Fragmentation of Risk-on/Risk-off Matrix
One of the most important developments in the foreign exchange market is the fragmentation of the risk-on/risk-off matrix that was a key feature since the onset of the financial crisis. While cognizant of the non-linear nature of the capital markets and the fact that returns are not normally distributed, we continue to find use in monitoring the correlation between individual currencies and the US S&P 500. Numerous portfolio managers we talk to also watch these closely.
The break down has taken place over a range of currencies and we summarize the developments here. The correlations are calculated on the basis of the percent change in the foreign currency and the percent change in the S&P 500 on a rolling 60 day basis.
The euro’s correlation to the S&P 500 may be the most closely followed. In early December the euro’s correlation made what appears to be a record high just below 0.86. It now stands near 0.45. The correlation over the past 30 days has stands near 0.42, indicating a even weaker relationship more recently.
The yen’s correlation with the S&P 500 reached a 7-year high in mid-January of around 0.42. The relationship is now inverse, with the 60-day correlation now at about -0.11.
The Australian dollar and Canadian dollar’s correlations with the S&P 500 have also come off sharply, but remain comparatively high. The Aussie’s correlation stands at around 0.71 now, down from the peak of 0.92 at the end of December. The Canadian dollar’s correlation has fallen from 0.90 in mid-December to 0.68 now.
We looked at a couple emerging market currencies to see if the break down of the risk-on/risk-off matrix extended outside of the majors and sure enough it did. The Mexican peso’s correlation has fallen from about 0.84 just before Xmas to 0.62 now. At the same time, the South African rand’s correlation has fallen from a little above 0.86 to about 0.61 now.

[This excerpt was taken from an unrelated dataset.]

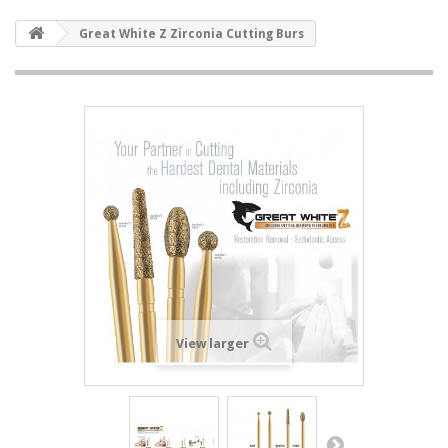
Great White Z Zirconia Cutting Burs
View larger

To round out the exercise, we took a quick look at gold. Gold is seen as the ultimate safe haven and yet it often is positively correlated with the S&P 500, a risk asset. This is the case now. Since the middle of November (even though the European debt crisis was intensifying), gold has been positively correlated with the S&P 500, giving the sense that gold is acting more as a momentum trade than a safe haven. The recent peak of the correlation was in late January near 0.63, which was the highest since April 2010. Today it stands near 0.30.